* YOUR GOAL
This exercise calls for the records to be returned exactly, with images removed.

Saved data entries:
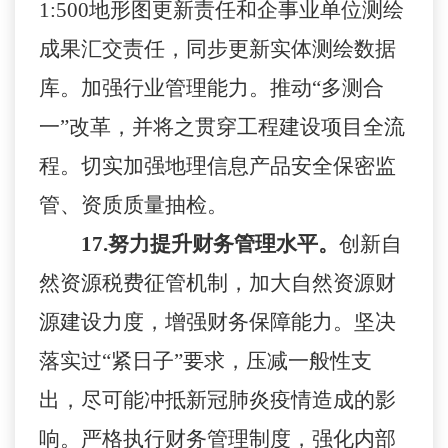
1:500
地形图更新责任和企事业单位测绘
成果汇交责任，同步更新实体测绘数据
库。加强行业管理能力。推动
“多测合
一”改革，并将之贯穿工程建设项目全流
程。切实加强地理信息产品安全保密监
管、资质质量抽检。
17.
努力提升财务管理水平。
创新自
然资源税费征管机制，加大自然资源财
源建设力度，增强财务保障能力。坚决
落实过
“紧日子”要求，压减一般性支
出，尽可能冲抵新冠肺炎疫情造成的影
响。严格执行财务管理制度，强化内部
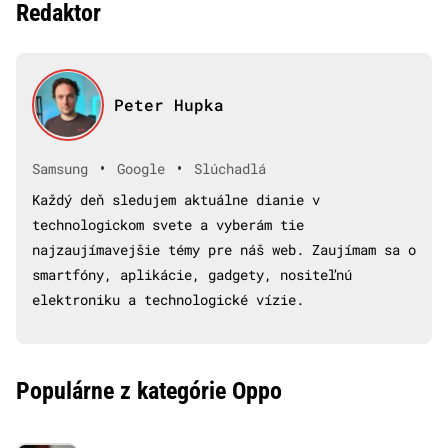
Redaktor
Peter Hupka
•
•
Samsung
Google
Slúchadlá
Každý deň sledujem aktuálne dianie v
technologickom svete a vyberám tie
najzaujímavejšie témy pre náš web. Zaujímam sa o
smartfóny, aplikácie, gadgety, nositeľnú
elektroniku a technologické vízie.
Populárne z kategórie Oppo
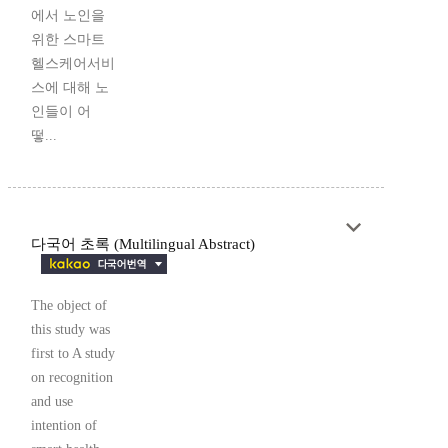
에서 노인을
위한 스마트
헬스케어서비
스에 대해 노
인들이 어
떻...
다국어 초록 (Multilingual Abstract)
The object of
this study was
first to A study
on recognition
and use
intention of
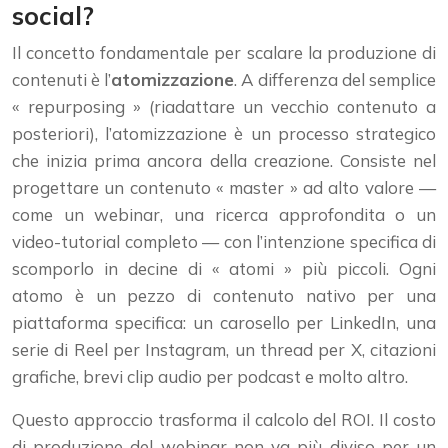
social?
Il concetto fondamentale per scalare la produzione di
contenuti è l’
atomizzazione
. A differenza del semplice
« repurposing » (riadattare un vecchio contenuto a
posteriori), l’atomizzazione è un processo strategico
che inizia prima ancora della creazione. Consiste nel
progettare un contenuto « master » ad alto valore —
come un webinar, una ricerca approfondita o un
video-tutorial completo — con l’intenzione specifica di
scomporlo in decine di « atomi » più piccoli. Ogni
atomo è un pezzo di contenuto nativo per una
piattaforma specifica: un carosello per LinkedIn, una
serie di Reel per Instagram, un thread per X, citazioni
grafiche, brevi clip audio per podcast e molto altro.
Questo approccio trasforma il calcolo del ROI. Il costo
di produzione del webinar non va più diviso per un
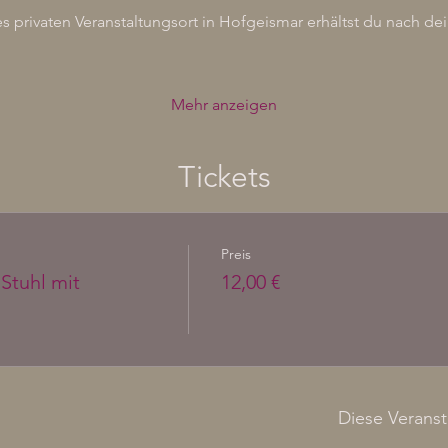
 privaten Veranstaltungsort in Hofgeismar erhältst du nach de
Mehr anzeigen
Tickets
Preis
Stuhl mit
12,00 €
Diese Veranst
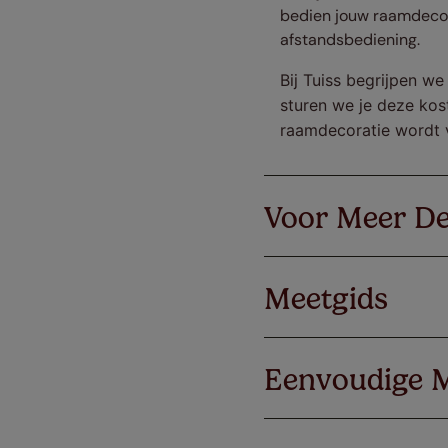
bedien jouw raamdecora
afstandsbediening.
Bij Tuiss begrijpen we
sturen we je deze kost
raamdecoratie wordt 
Voor Meer De
Meetgids
Eenvoudige 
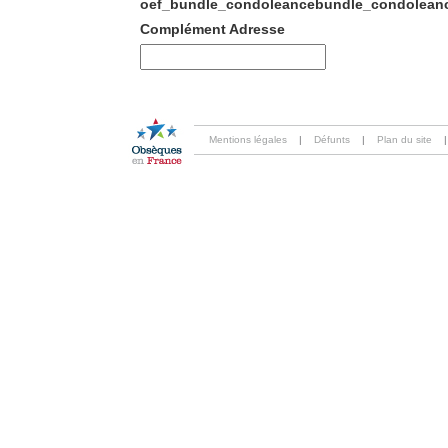
oef_bundle_condoleancebundle_condoleanc
Complément Adresse
Mentions légales
|
Défunts
|
Plan du site
|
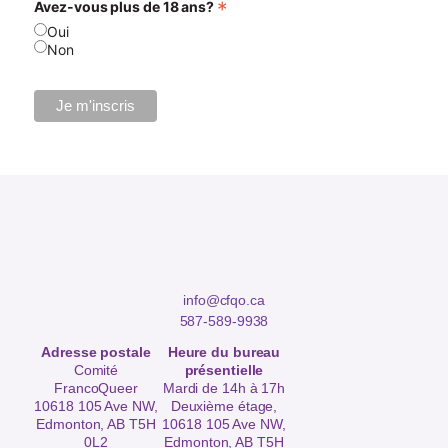
*
Avez-vous plus de 18 ans?
Oui
Non
info@cfqo.ca
587-589-9938
Adresse postale
Heure du bureau
Comité
présentielle
FrancoQueer
Mardi de 14h à 17h
10618 105 Ave NW,
Deuxième étage,
Edmonton, AB T5H
10618 105 Ave NW,
0L2
Edmonton, AB T5H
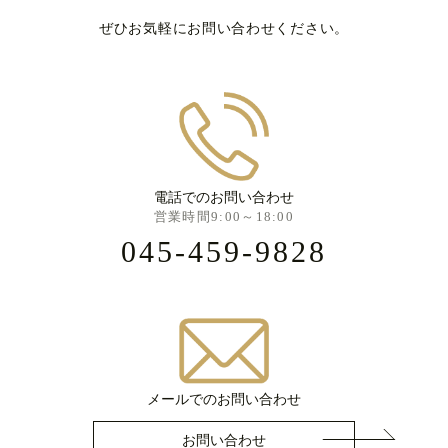
ぜひお気軽にお問い合わせください。
電話でのお問い合わせ
営業時間9:00～18:00
045-459-9828
メールでのお問い合わせ
お問い合わせ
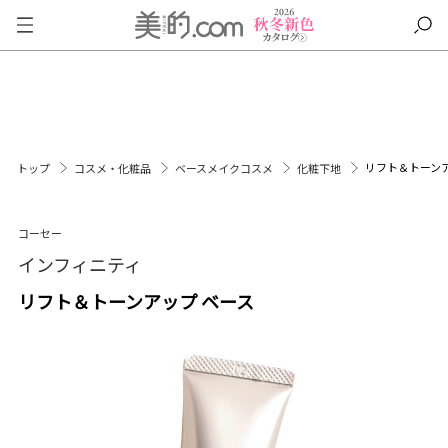
リフト＆トーンア
トップ
コスメ・化粧品
ベースメイクコスメ
化粧下地
コーセー
インフィニティ
リフト＆トーンアップ ベース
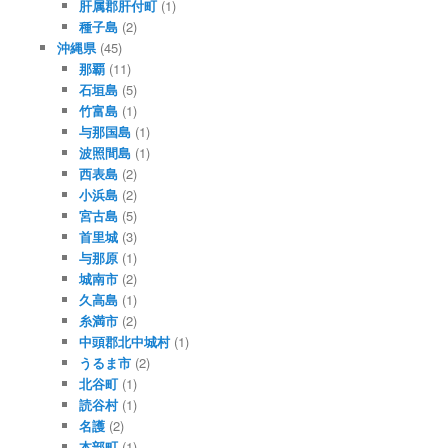
肝属郡肝付町
(1)
種子島
(2)
沖縄県
(45)
那覇
(11)
石垣島
(5)
竹富島
(1)
与那国島
(1)
波照間島
(1)
西表島
(2)
小浜島
(2)
宮古島
(5)
首里城
(3)
与那原
(1)
城南市
(2)
久高島
(1)
糸満市
(2)
中頭郡北中城村
(1)
うるま市
(2)
北谷町
(1)
読谷村
(1)
名護
(2)
本部町
(1)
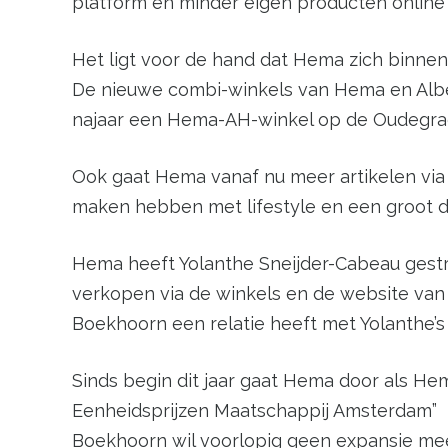
platform en minder eigen producten online
Het ligt voor de hand dat Hema zich binne
De nieuwe combi-winkels van Hema en Alber
najaar een Hema-AH-winkel op de Oudegrach
Ook gaat Hema vanaf nu meer artikelen via
maken hebben met lifestyle en een groot d
Hema heeft Yolanthe Sneijder-Cabeau gestr
verkopen via de winkels en de website van
Boekhoorn een relatie heeft met Yolanthe’s
Sinds begin dit jaar gaat Hema door als He
Eenheidsprijzen Maatschappij Amsterdam”
Boekhoorn wil voorlopig geen expansie meer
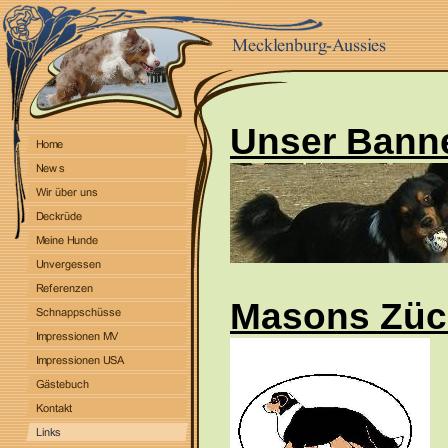
Unser Bann
Masons Züc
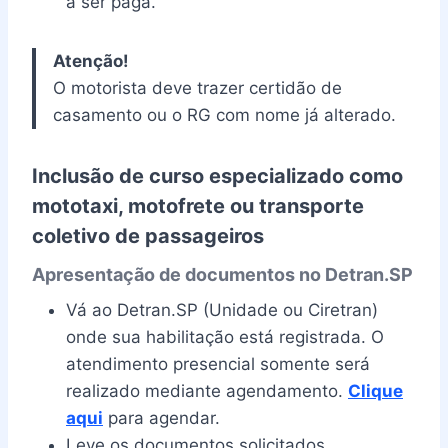
a ser paga.
Atenção!
O motorista deve trazer certidão de
casamento ou o RG com nome já alterado.
Inclusão de curso especializado como
mototaxi, motofrete ou transporte
coletivo de passageiros
Apresentação de documentos no Detran.SP
Vá ao Detran.SP (Unidade ou Ciretran)
onde sua habilitação está registrada. O
atendimento presencial somente será
realizado mediante agendamento.
Clique
aqui
para agendar.
Leve os documentos solicitados.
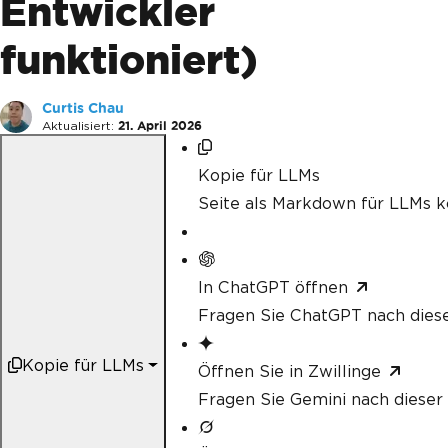
Entwickler
funktioniert)
Curtis Chau
Aktualisiert:
21. April 2026
Kopie für LLMs
Seite als Markdown für LLMs k
In ChatGPT öffnen
Fragen Sie ChatGPT nach diese
Kopie für LLMs
Öffnen Sie in Zwillinge
Fragen Sie Gemini nach dieser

* SOLVED EXERCISE
1:500
地形图更新责任和企事业单位测绘
成果汇交责任，同步更新实体测绘数据
库。加强行业管理能力。推动
“多测合
一”改革，并将之贯穿工程建设项目全流
程。切实加强地理信息产品安全保密监
管、资质质量抽检。
17.
努力提升财务管理水平。
创新自
然资源税费征管机制，加大自然资源财
源建设力度，增强财务保障能力。坚决
落实过
“紧日子”要求，压减一般性支
出，尽可能冲抵新冠肺炎疫情造成的影
响。严格执行财务管理制度，强化内部
Redaktor
Peter Hupka
•
•
Samsung
Google
Slúchadlá
Každý deň sledujem aktuálne dianie v
technologickom svete a vyberám tie
najzaujímavejšie témy pre náš web. Zaujímam sa o
smartfóny, aplikácie, gadgety, nositeľnú
elektroniku a technologické vízie.
Populárne z kategórie Oppo
에서 노인을
위한 스마트
헬스케어서비
스에 대해 노
인들이 어
떻...
다국어 초록 (Multilingual Abstract)
The object of
this study was
first to A study
on recognition
and use
intention of
social?
Il concetto fondamentale per scalare la produzione di
contenuti è l’
atomizzazione
. A differenza del semplice
« repurposing » (riadattare un vecchio contenuto a
posteriori), l’atomizzazione è un processo strategico
che inizia prima ancora della creazione. Consiste nel
progettare un contenuto « master » ad alto valore —
come un webinar, una ricerca approfondita o un
video-tutorial completo — con l’intenzione specifica di
scomporlo in decine di « atomi » più piccoli. Ogni
atomo è un pezzo di contenuto nativo per una
piattaforma specifica: un carosello per LinkedIn, una
serie di Reel per Instagram, un thread per X, citazioni
grafiche, brevi clip audio per podcast e molto altro.
Questo approccio trasforma il calcolo del ROI. Il costo
di produzione del webinar non va più diviso per un
 privaten Veranstaltungsort in Hofgeismar erhältst du nach de
Mehr anzeigen
Tickets
Preis
Stuhl mit
12,00 €
Diese Veranst
bedien jouw raamdecora
afstandsbediening.
Bij Tuiss begrijpen we
sturen we je deze kost
raamdecoratie wordt 
Voor Meer De
Meetgids
Eenvoudige 
oef_bundle_condoleancebundle_condoleanc
Complément Adresse
Mentions légales
|
Défunts
|
Plan du site
|
*
Avez-vous plus de 18 ans?
Oui
Non
info@cfqo.ca
587-589-9938
Adresse postale
Heure du bureau
Comité
présentielle
FrancoQueer
Mardi de 14h à 17h
10618 105 Ave NW,
Deuxième étage,
Edmonton, AB T5H
10618 105 Ave NW,
0L2
Edmonton, AB T5H
ぜひお気軽にお問い合わせください。
電話でのお問い合わせ
営業時間9:00～18:00
045-459-9828
メールでのお問い合わせ
お問い合わせ
リフト＆トーンア
トップ
コスメ・化粧品
ベースメイクコスメ
化粧下地
コーセー
インフィニティ
リフト＆トーンアップ ベース
肝属郡肝付町
(1)
種子島
(2)
沖縄県
(45)
那覇
(11)
石垣島
(5)
竹富島
(1)
与那国島
(1)
波照間島
(1)
西表島
(2)
小浜島
(2)
宮古島
(5)
首里城
(3)
与那原
(1)
城南市
(2)
久高島
(1)
糸満市
(2)
中頭郡北中城村
(1)
うるま市
(2)
北谷町
(1)
読谷村
(1)
名護
(2)
本部町
(1)
platform en minder eigen producten online
Het ligt voor de hand dat Hema zich binne
De nieuwe combi-winkels van Hema en Alber
najaar een Hema-AH-winkel op de Oudegrach
Ook gaat Hema vanaf nu meer artikelen via
maken hebben met lifestyle en een groot d
Hema heeft Yolanthe Sneijder-Cabeau gestr
verkopen via de winkels en de website van
Boekhoorn een relatie heeft met Yolanthe’s
Sinds begin dit jaar gaat Hema door als He
Eenheidsprijzen Maatschappij Amsterdam”
Boekhoorn wil voorlopig geen expansie meer
Unser Bann
Masons Züc
a ser paga.
Atenção!
O motorista deve trazer certidão de
casamento ou o RG com nome já alterado.
Inclusão de curso especializado como
mototaxi, motofrete ou transporte
coletivo de passageiros
Apresentação de documentos no Detran.SP
Vá ao Detran.SP (Unidade ou Ciretran)
onde sua habilitação está registrada. O
atendimento presencial somente será
realizado mediante agendamento.
Clique
aqui
para agendar.
Leve os documentos solicitados.
Entwickler
funktioniert)
Curtis Chau
Aktualisiert:
21. April 2026
Kopie für LLMs
Seite als Markdown für LLMs k
In ChatGPT öffnen
Fragen Sie ChatGPT nach diese
Kopie für LLMs
Öffnen Sie in Zwillinge
Fragen Sie Gemini nach dieser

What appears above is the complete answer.